What you are asked to do :: Your response should be an exact reproduction of the data below, beginning at the line containing "Prag (Glavna železnička stanica - zgrada)" and ending with the final line.

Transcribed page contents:
---

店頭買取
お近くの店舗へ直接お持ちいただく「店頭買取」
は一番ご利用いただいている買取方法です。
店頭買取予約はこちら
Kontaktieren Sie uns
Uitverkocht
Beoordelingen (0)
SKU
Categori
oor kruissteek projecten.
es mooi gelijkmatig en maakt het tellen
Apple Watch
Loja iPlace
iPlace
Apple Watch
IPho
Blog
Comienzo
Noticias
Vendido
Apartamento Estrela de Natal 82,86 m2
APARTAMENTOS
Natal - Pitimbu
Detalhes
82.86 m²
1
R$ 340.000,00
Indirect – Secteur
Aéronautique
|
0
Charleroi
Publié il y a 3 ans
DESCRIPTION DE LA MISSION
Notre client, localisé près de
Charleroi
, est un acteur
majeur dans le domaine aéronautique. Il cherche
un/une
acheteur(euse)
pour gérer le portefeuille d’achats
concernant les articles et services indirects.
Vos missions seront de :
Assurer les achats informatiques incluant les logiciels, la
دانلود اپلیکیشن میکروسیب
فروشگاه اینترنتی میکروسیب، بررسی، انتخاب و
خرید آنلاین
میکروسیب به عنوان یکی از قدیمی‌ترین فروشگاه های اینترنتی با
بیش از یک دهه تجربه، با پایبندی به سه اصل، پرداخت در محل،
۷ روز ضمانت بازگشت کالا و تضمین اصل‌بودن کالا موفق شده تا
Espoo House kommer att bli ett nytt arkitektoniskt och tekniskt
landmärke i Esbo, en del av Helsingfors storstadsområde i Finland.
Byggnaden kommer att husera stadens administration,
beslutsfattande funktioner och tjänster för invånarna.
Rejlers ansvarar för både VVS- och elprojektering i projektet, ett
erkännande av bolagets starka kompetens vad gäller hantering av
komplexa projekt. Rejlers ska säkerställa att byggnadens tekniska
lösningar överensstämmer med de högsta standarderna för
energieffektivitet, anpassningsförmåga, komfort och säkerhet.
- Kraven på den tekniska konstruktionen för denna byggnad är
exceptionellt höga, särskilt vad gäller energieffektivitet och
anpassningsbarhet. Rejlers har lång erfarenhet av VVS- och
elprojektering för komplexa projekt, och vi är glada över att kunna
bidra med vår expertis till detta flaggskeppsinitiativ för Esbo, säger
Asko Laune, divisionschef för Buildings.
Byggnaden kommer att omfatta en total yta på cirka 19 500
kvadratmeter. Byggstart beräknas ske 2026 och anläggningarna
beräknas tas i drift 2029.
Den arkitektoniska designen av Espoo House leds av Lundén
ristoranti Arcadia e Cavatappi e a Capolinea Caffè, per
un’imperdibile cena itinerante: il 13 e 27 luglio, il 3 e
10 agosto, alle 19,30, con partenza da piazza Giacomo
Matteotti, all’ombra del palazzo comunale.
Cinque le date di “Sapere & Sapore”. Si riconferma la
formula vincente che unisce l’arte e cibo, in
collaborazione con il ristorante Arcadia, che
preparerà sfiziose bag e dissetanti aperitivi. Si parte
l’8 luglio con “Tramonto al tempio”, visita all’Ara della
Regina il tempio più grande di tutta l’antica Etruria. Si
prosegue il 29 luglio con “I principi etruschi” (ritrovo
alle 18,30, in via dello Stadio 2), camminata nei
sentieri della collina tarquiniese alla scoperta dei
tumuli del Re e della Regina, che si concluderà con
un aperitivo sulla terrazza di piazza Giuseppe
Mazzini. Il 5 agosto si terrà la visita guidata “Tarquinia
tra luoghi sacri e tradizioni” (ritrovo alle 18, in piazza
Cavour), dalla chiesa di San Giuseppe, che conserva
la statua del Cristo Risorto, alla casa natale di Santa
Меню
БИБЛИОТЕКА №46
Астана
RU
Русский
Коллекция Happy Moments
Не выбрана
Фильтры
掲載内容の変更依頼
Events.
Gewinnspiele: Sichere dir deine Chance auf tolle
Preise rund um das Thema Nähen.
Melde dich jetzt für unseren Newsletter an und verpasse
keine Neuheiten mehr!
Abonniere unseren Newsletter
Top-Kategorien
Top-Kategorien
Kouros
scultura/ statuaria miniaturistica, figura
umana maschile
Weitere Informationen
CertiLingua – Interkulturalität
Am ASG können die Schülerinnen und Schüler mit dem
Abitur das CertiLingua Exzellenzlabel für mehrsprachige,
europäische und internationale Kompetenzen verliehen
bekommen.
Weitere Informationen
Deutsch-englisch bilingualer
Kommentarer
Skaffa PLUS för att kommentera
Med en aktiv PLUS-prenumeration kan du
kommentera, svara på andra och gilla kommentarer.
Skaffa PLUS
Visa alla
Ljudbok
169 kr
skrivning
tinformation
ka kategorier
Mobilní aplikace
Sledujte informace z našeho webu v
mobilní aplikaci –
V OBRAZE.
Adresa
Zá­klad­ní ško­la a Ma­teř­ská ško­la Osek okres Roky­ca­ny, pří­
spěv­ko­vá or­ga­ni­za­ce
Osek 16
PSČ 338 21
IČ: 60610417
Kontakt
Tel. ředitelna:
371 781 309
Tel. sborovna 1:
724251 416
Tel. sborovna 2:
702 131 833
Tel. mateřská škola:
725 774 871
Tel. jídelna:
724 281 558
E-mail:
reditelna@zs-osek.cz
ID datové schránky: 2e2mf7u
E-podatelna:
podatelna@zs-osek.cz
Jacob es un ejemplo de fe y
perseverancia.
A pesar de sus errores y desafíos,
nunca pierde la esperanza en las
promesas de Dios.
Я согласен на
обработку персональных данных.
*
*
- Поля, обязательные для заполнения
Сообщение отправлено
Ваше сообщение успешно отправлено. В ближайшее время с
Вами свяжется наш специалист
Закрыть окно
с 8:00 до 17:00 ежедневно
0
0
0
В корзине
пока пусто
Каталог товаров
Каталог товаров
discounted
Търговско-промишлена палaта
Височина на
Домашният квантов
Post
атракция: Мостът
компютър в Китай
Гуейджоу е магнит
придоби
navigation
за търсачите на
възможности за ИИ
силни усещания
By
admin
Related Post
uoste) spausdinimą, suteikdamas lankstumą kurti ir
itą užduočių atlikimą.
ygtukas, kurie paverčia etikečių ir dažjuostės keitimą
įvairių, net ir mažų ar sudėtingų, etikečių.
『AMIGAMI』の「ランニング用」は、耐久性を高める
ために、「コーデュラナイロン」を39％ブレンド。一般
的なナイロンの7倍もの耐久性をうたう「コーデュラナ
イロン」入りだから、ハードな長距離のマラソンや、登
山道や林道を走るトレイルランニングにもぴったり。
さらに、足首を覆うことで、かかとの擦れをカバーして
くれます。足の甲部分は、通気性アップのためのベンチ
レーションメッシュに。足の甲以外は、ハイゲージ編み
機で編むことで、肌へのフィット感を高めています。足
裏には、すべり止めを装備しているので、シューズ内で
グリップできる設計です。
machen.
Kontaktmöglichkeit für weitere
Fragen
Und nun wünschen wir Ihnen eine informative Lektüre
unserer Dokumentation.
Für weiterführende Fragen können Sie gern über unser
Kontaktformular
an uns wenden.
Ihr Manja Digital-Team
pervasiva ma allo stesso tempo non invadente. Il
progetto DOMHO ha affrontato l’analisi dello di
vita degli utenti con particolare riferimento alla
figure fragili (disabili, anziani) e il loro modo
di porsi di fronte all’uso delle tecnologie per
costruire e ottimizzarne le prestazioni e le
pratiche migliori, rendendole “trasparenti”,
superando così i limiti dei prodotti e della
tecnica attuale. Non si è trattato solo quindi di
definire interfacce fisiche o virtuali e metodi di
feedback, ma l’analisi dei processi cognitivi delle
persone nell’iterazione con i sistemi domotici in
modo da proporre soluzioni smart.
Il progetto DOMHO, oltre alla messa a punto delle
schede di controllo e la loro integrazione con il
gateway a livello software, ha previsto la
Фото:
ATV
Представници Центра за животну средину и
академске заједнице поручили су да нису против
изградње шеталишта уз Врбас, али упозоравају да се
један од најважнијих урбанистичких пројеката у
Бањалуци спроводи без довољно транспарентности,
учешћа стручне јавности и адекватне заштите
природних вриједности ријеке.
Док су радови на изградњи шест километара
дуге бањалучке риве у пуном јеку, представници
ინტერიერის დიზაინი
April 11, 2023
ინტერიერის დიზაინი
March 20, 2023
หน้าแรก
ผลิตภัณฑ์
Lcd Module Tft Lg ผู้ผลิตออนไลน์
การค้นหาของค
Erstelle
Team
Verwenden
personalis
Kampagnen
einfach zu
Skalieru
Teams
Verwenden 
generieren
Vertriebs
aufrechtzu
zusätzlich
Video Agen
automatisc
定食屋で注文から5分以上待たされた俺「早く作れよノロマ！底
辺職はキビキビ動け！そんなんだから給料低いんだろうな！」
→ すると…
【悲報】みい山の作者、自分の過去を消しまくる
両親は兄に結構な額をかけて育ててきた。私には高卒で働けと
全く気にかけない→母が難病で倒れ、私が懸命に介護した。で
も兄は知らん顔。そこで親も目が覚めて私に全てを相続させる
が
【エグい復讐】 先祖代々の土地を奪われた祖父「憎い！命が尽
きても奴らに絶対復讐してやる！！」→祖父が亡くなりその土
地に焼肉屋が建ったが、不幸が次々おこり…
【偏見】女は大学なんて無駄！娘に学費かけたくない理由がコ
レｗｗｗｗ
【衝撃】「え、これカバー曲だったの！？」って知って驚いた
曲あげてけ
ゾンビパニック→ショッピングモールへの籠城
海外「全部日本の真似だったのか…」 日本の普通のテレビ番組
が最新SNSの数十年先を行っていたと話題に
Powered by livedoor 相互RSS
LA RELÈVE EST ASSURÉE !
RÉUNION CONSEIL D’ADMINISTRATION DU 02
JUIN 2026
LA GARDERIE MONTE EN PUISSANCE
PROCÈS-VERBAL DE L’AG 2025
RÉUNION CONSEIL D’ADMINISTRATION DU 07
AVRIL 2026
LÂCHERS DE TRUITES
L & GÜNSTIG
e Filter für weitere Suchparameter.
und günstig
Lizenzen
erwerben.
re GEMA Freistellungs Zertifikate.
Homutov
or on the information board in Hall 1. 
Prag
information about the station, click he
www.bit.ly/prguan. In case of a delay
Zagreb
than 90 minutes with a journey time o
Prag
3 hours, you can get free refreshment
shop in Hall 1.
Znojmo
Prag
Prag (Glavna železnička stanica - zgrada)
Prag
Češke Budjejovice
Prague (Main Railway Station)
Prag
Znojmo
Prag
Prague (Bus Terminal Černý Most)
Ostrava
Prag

---

Solution to this task ::
Prag (Glavna železnička stanica - zgrada)
Prag
Češke Budjejovice
Prague (Main Railway Station)
Prag
Znojmo
Prag
Prague (Bus Terminal Černý Most)
Ostrava
Prag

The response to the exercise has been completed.